● Task description
Only the lines holding "getting" are wanted; find them in the listing and return each one.

== Segment start ==

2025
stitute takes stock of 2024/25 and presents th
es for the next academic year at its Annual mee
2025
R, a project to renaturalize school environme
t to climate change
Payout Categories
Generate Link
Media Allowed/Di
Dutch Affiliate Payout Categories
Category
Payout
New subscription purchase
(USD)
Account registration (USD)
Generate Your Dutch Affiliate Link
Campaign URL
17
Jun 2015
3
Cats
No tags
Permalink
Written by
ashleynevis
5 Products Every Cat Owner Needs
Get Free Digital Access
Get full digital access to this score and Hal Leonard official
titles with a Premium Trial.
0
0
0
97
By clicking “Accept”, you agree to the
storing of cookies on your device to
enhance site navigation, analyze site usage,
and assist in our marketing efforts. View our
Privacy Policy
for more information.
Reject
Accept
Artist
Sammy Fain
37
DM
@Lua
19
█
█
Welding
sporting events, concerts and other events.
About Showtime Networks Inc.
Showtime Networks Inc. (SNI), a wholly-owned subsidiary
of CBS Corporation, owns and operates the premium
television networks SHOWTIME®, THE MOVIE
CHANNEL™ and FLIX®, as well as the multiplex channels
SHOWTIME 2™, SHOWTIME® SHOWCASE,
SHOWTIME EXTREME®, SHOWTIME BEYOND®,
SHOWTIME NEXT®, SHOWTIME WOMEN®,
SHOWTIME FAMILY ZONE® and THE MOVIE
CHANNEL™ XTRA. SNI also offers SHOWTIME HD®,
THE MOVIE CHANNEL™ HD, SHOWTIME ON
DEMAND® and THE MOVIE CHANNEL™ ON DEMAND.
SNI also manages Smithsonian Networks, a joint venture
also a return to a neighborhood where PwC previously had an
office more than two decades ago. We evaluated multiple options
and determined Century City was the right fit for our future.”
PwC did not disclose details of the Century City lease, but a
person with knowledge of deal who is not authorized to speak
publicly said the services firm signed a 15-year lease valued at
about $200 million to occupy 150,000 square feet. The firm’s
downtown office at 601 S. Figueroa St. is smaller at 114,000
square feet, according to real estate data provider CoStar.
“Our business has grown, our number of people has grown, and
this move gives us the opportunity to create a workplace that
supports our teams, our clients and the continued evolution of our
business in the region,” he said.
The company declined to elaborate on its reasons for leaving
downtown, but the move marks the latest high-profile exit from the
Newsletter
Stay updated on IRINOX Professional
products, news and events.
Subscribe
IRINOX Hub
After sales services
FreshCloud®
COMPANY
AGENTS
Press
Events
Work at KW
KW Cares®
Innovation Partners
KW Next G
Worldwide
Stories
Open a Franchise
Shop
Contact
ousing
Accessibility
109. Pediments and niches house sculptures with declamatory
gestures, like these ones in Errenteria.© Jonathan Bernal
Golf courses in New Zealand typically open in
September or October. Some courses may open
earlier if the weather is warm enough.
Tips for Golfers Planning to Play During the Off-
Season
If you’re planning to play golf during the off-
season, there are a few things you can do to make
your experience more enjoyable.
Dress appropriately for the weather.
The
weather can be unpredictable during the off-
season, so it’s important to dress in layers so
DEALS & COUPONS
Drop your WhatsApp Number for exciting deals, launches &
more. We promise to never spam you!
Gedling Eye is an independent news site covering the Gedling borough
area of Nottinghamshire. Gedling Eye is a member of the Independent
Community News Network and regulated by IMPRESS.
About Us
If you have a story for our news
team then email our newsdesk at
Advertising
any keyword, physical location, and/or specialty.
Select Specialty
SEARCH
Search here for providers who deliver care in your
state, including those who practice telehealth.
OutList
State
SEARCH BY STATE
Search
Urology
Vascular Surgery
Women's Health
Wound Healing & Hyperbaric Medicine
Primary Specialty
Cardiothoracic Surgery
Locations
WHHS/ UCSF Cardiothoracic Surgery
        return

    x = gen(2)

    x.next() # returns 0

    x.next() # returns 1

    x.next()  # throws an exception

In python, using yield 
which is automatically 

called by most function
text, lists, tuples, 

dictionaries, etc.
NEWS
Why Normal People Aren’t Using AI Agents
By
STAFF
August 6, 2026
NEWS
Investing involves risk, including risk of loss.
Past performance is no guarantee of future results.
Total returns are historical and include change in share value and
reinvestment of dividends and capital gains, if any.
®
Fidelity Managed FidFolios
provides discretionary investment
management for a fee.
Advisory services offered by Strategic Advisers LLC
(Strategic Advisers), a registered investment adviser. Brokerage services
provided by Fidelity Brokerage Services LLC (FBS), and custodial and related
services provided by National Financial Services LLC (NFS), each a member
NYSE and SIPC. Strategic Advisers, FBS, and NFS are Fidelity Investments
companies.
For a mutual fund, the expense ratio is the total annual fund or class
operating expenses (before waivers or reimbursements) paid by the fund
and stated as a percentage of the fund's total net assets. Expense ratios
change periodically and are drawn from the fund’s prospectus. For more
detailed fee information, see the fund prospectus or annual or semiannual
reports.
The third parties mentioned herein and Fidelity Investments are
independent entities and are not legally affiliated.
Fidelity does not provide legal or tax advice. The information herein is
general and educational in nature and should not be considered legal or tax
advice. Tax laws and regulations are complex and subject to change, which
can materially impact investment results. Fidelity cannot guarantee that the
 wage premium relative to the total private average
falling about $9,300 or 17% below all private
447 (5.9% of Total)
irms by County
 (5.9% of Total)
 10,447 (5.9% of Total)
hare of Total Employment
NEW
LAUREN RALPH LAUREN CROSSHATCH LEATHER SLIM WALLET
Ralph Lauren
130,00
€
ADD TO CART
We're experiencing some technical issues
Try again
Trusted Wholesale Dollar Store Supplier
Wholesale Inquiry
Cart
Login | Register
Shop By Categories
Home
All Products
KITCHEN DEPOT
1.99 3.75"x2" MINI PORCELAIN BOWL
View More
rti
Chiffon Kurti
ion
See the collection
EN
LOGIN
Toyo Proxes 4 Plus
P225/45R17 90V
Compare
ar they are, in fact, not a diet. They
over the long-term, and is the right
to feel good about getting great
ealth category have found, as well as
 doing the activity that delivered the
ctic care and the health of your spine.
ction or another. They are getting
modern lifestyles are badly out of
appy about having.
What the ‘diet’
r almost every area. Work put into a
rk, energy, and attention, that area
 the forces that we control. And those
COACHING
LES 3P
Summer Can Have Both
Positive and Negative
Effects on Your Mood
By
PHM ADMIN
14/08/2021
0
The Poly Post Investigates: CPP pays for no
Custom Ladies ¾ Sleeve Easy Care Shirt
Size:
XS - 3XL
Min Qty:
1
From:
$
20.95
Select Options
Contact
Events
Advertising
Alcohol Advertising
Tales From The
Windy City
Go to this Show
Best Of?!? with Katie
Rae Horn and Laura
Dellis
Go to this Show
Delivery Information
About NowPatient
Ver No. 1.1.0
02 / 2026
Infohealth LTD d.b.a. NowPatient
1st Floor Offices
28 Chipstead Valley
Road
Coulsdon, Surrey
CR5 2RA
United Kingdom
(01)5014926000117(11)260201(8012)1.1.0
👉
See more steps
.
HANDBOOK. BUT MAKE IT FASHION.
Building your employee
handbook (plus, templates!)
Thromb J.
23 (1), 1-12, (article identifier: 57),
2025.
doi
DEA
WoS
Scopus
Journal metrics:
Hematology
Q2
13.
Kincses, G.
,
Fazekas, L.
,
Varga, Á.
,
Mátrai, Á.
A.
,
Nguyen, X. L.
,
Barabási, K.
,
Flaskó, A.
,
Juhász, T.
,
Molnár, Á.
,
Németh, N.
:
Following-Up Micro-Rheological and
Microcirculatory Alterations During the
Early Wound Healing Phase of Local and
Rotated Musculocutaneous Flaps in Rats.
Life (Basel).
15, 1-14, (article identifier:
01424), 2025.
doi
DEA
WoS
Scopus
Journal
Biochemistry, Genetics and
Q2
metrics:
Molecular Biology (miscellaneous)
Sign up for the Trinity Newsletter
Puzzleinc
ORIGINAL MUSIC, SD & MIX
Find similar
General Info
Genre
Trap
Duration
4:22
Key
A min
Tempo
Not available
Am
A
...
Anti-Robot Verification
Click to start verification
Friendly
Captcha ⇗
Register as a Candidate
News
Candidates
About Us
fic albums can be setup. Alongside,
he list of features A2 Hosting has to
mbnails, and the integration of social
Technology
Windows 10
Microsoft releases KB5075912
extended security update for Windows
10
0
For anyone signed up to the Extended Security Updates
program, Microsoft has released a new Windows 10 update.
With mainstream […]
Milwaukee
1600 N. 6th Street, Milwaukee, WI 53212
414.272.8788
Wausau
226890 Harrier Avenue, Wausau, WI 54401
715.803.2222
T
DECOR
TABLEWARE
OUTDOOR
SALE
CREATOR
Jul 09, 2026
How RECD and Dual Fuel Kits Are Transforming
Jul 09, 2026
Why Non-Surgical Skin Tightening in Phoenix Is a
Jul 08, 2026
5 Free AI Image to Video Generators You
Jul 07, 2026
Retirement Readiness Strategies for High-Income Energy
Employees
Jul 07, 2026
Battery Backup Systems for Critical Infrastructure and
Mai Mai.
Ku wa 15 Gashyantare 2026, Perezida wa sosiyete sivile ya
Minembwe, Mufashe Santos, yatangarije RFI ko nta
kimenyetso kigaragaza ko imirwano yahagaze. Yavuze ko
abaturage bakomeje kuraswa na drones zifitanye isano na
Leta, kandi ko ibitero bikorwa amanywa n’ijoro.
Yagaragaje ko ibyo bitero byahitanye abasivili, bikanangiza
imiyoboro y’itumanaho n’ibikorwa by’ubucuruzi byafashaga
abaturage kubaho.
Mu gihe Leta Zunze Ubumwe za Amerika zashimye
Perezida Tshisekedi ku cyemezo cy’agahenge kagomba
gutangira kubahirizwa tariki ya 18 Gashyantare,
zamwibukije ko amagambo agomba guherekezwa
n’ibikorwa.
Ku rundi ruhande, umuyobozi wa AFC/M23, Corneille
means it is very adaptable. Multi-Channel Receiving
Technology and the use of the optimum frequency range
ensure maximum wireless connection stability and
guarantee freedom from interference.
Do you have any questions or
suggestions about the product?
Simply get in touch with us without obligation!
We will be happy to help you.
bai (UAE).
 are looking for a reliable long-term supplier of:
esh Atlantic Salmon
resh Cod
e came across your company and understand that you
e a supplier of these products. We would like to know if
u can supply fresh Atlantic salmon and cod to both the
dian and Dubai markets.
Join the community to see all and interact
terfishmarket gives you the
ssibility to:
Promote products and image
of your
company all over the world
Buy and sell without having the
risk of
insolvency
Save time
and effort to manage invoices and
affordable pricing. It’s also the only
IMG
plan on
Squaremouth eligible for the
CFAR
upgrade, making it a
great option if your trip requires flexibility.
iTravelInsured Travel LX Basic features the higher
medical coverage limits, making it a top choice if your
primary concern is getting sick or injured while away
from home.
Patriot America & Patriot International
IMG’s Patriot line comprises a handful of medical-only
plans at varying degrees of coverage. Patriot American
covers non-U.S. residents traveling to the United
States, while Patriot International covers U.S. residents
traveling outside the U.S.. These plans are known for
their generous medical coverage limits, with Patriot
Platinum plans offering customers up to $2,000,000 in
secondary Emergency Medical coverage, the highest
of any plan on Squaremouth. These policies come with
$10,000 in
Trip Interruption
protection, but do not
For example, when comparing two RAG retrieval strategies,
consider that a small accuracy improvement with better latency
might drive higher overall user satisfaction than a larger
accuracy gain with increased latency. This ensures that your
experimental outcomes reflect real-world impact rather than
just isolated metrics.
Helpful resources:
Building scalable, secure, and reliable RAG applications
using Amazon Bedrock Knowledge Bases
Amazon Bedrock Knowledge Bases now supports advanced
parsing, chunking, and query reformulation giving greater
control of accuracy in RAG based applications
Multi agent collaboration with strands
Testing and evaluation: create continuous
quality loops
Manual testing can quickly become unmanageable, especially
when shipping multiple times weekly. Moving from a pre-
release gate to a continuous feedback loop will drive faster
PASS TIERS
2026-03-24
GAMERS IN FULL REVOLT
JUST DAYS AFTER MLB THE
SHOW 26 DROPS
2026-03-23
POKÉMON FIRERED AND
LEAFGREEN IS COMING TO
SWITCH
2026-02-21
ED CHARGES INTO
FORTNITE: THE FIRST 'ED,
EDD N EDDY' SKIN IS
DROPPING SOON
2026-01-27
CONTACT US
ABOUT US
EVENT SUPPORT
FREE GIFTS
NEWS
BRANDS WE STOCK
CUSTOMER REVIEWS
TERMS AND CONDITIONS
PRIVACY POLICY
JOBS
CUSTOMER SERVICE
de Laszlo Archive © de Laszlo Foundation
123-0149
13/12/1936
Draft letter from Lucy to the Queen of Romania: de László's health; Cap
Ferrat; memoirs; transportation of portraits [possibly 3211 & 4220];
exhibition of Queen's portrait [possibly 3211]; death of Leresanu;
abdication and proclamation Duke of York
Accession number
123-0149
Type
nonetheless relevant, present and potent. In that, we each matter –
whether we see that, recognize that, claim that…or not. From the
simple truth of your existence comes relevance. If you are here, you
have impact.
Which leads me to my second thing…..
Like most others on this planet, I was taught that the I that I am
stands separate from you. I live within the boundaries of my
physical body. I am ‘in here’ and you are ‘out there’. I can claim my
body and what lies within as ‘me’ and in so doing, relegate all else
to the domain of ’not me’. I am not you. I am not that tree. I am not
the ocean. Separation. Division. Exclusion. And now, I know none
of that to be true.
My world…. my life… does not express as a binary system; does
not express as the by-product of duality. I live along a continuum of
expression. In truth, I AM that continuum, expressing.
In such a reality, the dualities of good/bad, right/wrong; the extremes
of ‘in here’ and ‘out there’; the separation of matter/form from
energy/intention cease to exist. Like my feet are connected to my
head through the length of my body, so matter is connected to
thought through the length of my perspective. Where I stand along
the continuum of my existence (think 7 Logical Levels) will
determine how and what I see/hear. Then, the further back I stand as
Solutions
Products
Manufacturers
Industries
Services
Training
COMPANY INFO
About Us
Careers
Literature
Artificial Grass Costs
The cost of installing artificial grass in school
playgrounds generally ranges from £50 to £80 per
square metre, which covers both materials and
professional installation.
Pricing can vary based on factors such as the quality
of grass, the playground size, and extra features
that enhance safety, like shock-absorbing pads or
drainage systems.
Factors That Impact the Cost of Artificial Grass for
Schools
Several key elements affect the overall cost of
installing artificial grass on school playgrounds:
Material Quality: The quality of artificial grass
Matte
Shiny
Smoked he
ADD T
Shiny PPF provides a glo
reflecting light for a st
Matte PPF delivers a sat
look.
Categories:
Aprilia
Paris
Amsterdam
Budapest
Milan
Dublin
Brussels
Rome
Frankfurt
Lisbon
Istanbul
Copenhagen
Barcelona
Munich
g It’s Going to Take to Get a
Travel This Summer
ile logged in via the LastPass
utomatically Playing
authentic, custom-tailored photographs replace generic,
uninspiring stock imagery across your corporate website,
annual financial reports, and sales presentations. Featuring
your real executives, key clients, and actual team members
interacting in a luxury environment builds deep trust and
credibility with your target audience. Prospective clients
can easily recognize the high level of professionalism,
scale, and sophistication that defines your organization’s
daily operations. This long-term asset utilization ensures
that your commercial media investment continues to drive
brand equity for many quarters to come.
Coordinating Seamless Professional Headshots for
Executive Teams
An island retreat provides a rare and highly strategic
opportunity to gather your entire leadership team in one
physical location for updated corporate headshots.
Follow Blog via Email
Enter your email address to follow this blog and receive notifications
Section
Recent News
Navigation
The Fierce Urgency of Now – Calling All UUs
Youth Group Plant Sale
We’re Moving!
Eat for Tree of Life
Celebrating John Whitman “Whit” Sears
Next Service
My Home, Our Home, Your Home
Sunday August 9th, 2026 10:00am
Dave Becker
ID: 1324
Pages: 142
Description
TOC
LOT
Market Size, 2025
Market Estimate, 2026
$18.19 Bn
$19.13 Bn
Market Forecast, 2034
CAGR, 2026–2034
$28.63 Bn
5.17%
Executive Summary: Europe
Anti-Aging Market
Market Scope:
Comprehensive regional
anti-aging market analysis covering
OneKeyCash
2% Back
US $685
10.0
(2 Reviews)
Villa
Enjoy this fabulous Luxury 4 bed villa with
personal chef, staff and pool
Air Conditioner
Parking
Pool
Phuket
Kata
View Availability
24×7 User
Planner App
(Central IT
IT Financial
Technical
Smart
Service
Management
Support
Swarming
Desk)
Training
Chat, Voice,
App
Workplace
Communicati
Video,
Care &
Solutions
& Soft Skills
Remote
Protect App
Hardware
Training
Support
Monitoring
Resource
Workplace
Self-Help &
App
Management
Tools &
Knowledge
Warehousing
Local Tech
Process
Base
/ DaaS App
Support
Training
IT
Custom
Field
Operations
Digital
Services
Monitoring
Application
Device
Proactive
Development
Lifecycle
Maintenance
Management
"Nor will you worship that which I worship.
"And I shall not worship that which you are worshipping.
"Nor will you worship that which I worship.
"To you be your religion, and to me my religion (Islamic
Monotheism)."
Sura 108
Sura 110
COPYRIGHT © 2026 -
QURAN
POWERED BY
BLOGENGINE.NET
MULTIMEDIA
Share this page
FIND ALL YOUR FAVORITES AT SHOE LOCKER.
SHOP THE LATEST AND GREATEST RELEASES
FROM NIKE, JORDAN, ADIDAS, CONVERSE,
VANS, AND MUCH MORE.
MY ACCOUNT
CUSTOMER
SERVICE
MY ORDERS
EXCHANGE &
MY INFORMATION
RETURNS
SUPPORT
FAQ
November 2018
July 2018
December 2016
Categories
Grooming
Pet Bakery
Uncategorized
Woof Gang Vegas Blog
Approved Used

== Segment end ==

● Task output
to feel good about getting great
ction or another. They are getting
primary concern is getting sick or injured while away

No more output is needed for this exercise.